- Born: Margaret Claire Eisner 27 June 1947 Cardiff, Wales
- Died: 18 December 2022 (aged 75) Bradford, West Yorkshire, England
- Education: Somerville College, Oxford
- Occupation: General practitioner
- Years active: 1972–2007

= Maggie Eisner =

British general practitioner

Margaret Claire Eisner (27 June 1947 – 18 December 2022) was a British general practitioner. She became a qualified doctor in 1972 and joined her first GP practice in Lewisham in 1975. In 1978, Eisner moved to the North of England and became the leader of the practice in Shipley, Bradford, Yorkshire. She helped to establish Bradford's home births service, founded a teenage health clinic to marginalised and vulnerable groups and was a Training Programme Director of the Bradford Specialist Training Scheme for General Practice. Eisner was a fellow of the Royal College of General Practitioners.

==Biography==
Eisner was born on 27 June 1947 in Cardiff, Wales. She was the only child of the Jewish parents, Gisela, a Czech doctor and the Romanian lawyer Conrad. The couple fled Adolf Hitler's regime in Czechoslovakia in 1939 and settled in South Wales. While Eisner was at school, her father often worked abroad. The family moved to Essex in 1954 and her mother was appointed assistant medical officer for
Essex County Council as Maggie was educated at St Paul's Girls' School in London after earning a scholarship. Eisner was awarded a Senior Scholar to read medicine at Somerville College, Oxford, graduating in 1972.
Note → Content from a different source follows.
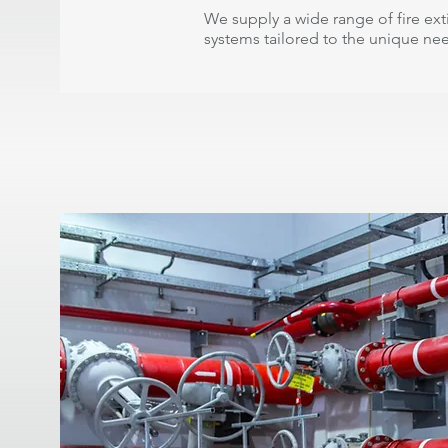
We supply a wide range of fire ex
systems tailored to the unique ne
In 1972, she qualified as a doctor and joined her first GP practice in Lewisham in 1975. It was called Lime Groves Practice and Eisner was part of a radical collective in which all staff took home exactly the same rate of pay regardless of their position, running
as a collective on feminist and socialist ideas. She spent three years there before moving to the North of England and took over the practice in Shipley, Bradford, Yorkshire. Eisner setup Bradford's home births service with the assistance of midwives. She was a Training Programme Director of the Bradford Specialist Training Scheme for General Practice, focusing on communication skills and the creative arts in life and medicine. She was the founder of a teenage health clinic operated by nurses and it provided more accessible health care to vulnerable and marginalised groups. Eisner ran regular courses to address each international students special training requirements and was a contributor to the 1986 book Feminist Practice in Women’s Health Care. She also worked at the Pellin Therapy Centre, where she helped those with emotional and social problems.

She retired in 2007 but remained involved with Bradford's GP training scheme until 2015. Eisner volunteered for Freedom from Torture for ayslum seekers subjected to torture and was the author of a medico-legal guide for the charity's staff and volunteers. She helped to found the Bradford Friendship Choir, a singing choir for refugees and asylum seekers, and Bloomin’ Buds Theatre Company, which set out to get working-class children interested in the stage. Eisner supported Bradford's asylum support network BIASAN. She performed in the Bradford's Women's Singers and the Bradford Festival Choir Society, the latter of which she served as chair. She gardened at Lauriston Community Farm close to Edinburgh every year.

==Personal life==
Eisner married the primary school teacher Stephen Horsman in 1986. They adopted a child. She was diagnosed with a glioblastoma in January 2019. Eisner died of glioblastoma at her home in Bradford on 18 December 2022. She had a private burial service at Thornton Cemetery followed by a humanist service. A commemoration service was held for her at Somerville College Chapel on 8 June 2024.

==Awards==
She was awarded a fellowship of the Royal College of General Practitioners to acknowledge her work in medicine. Eisner received the Paul Freeling Award in 2010.